The Corpse-like Copse

There is something about a grove of quaking aspens that makes you look twice. Perhaps it's the striking pale bark against the dark interior of the forest, or the uniform ranks of trunks like a small, tall army. They seem somehow apart from other trees. They meet in huddles, like gangmembers, huddled together but each individual stiff and erect. Close up they have a corpse like sheen, white touched with yellow-green, slashed with black scars. In bright sunshine their bark has a touch of white gold, or perhaps another, rarer metal. Their broken-off lower branches are framed in smooth ridges which make them look like eyes. The growth ridges on the trunks look almost like the tree is wrapped in bandages, like a mummy in a black and white movie. Saplings push up from the mountain earth, rising from a single root system. A thousand trunks, one tree, making this the largest organism on Earth and one of the oldest too. Groves last tens of thousands of years.
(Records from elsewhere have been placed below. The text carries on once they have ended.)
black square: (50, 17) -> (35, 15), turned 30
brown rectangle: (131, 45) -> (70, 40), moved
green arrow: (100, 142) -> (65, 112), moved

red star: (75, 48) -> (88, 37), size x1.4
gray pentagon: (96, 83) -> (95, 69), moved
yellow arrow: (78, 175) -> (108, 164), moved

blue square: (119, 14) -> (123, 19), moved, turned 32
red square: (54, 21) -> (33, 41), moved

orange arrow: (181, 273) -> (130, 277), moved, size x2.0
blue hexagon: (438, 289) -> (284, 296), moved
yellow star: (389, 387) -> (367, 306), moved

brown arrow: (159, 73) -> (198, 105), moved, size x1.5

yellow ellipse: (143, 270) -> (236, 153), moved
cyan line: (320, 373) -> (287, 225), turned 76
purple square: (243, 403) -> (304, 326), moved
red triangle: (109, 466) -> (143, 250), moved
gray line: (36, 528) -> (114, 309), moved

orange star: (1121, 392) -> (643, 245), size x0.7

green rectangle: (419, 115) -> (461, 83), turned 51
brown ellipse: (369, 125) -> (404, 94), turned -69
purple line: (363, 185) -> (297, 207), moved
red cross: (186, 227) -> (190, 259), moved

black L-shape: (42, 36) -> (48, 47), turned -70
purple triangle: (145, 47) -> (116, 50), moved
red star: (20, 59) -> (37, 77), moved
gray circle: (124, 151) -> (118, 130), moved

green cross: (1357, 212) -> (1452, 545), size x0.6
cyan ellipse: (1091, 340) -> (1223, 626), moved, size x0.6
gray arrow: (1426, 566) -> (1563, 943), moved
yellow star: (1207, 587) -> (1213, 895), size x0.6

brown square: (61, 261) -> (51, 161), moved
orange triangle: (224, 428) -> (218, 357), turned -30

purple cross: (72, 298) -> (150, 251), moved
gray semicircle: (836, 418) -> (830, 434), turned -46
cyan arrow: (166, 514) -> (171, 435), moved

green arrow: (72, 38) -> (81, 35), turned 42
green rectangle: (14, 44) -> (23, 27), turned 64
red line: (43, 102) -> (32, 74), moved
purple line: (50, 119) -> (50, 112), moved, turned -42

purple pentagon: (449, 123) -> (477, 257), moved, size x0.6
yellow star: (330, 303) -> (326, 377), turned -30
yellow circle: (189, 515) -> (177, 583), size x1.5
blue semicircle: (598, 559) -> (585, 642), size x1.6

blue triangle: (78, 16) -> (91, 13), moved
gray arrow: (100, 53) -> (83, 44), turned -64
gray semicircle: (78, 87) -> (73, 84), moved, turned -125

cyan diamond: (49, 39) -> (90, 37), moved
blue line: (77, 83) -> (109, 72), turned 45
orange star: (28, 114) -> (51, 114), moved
A quaking aspen is rightly a white poplar. Near to the Night Planted Orchard there is a grove of native black poplar, vanishingly rare now.

 

Saturday
Jul292017

Snake Oil

The Hunter - not so small now - finds something in the grass. A scent that makes him unusually wary. He pads at a plantain. The high-summer, high-noon sky is brilliant white with clouds, but overlaid with a herd of deep grey-bellied rain-cows begging to be milked. The grey has turned the river to matt black oil rippled with silver. The flowers of the riverbank are reflected and inverted. Purple loosestrife hangs like lolling dogs tongues. Golden ragwort flowers, swarms of starry teasels and a late scattering of forget-me-nots are arranged like fireworks over the black water. I turn back and see the grass slither, sinuously, though I do not see the snake.

Sunday
Jul232017

Burning Teasels

The teasels are enjoying the rain, filling the riverbanks with their stiff, spikes. Their tiny flowers bloom in a lavender precession over their oval heads, so that they look like so many match-heads struck in slo-mo purple flames. 

Thursday
Jul062017

49.7 °Celsius

A man places an instrument on the ground and stares at his watch. On the distant edge of the gravel desert, indistinct in the dusty heat-haze, tall structures are dabbed onto the sky like a child's uneven drawing of derricks. At the top of the haze-waved towers waste gas burns away like an orange rip in the hot grey-blue sky. The tear reveals the hidden magma of heaven concealed behind the sky from horizon to horizon, making a furnace to beat down on the Earth. I pull at my plastic water bottle.. A dust devil dances in front of me, twisting grit from the concrete into the sky. It is just a little taller than me, and just a little broader. A dozen eyes watch it stroll past. Someone makes a sign of warding of some sort. Someone else scoffs. The dust gathers into spirals within spirals within its inverted cone. The Navajo say that if a dust devil spins clockwise, it is a good spirit, if it spins the other way it is malign. A huge dragonfly skims past, flying in from some distant tiny spec of water, seeking out the pool that had gathered yesterday beneath a leaking air-conditioner. Today the water is gone and the dragonfly skims around the stained sand, settles sadly and I imagine its regret at its fatal errand. A stiff wind starts up, strong and hard, as hot as a hair dryer. The wind causes the dust devil to vanish into the sky, its tail of dust curling to the left and vanishing. There is shade in the form of a shelter, but it has been invaded by hot glare and conquered with these new, hot gusts of wind. Heat rises from the concrete underneath our feet. Men in brilliant red coveralls sit in the faint respite, talking Arabic, Spanish, Hindustani and some English. Two of us are waiting for a ride to some arcane installation in the desert. The rest are taking smoke-breaks. Their cigarette smoke is sucked up and scattered by the greedy wind. The man grumbles, picks up his instrument and switches it off.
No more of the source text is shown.